The tests on this page are really biased, so let's see how much. The author claims to be testing string manipulations, but here's what the programs on this page are testing:
- String concatenation
- Memory Management, Explicit (C) or Implicit
- In some languages, regular expressions
- In other cases, string search algorithms and substring replacement
- Access to memory that has restrictions in several languages
There are too many aspects. Here's how it is measured:
This is unsuccessful, since the computer should be fully designed to run only this test for reasonable values without any other processes, such as services, antiviruses, browsers, even the waiting * nix shell. CPU time would be much more useful, you could even run tests on a virtual machine.
Another aspect is that characters in C, C ++, Perl, Python, PHP, and Ruby are 8-bit, but they are 16-bit in many other test languages. This means that memory usage is emphasized in very different quantities, at least 2 times. Here cache misses are much more noticeable.
I suspect Perl is so fast that it checks its arguments once before calling the C function, rather than constantly checking the boundaries. Other languages with 8-bit strings are not so fast, but still fast enough.
JavaScript V8 has strings that are ASCII if possible, so if the added and replaced token was "ëfgh", you would pay a lot more in this implementation.
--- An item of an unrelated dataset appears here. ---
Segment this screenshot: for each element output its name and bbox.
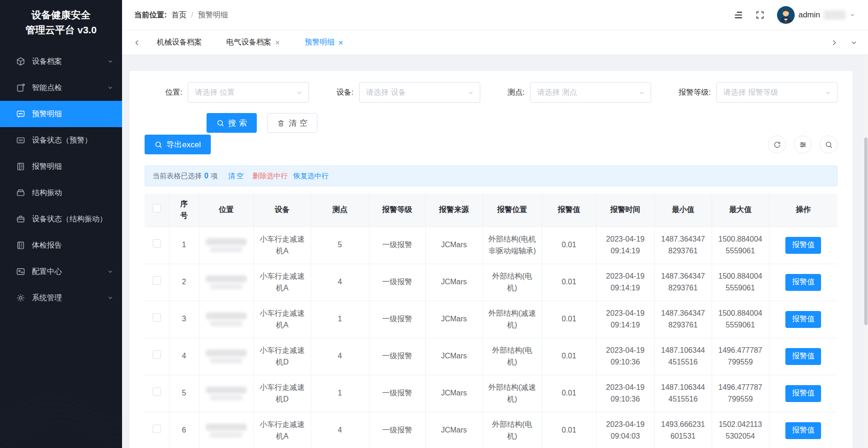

Python 3 is almost three times slower than Python 2, and I assume this is due to the internal representation of the wchar_t * vs char * strings.
JavaScript SpiderMonkey uses 16-bit strings. I did not dig many sources, but the jsstr.h file mentions ropes.
Java is so slow that String immutable, so for this test it is definitely not the appropriate data type. You pay the price of creating a huge line after each .replace() . I have not tested, but probably StringBuffer will be much faster.
So, this test should be done not only with salt, but also with a handful.
In Common Lisp, border checking and type dispatching in aref and its setf are probably bottlenecks.
For good performance, you will need to generate generic String sequences and use simple-string or simple-vector s, depending on which your implementation is optimized best. Then you should have a way to make schar or svref and their setf capable forms that bypass border checking. From here you can implement your own simple-string-search or simple-character-vector-search (and replace-simple-string or replace-simple-vector , although they play a much smaller role in this particular example) with full speed optimization and declarations types, with border checks on the head of each call instead of every access to the array.
A smart enough compiler ™ would do all this for you, given the “right” declarations. The problem is that you will need to use (concatenate 'simple-string/simple-vector ...) , because neither simple strings nor simple vectors can be changed.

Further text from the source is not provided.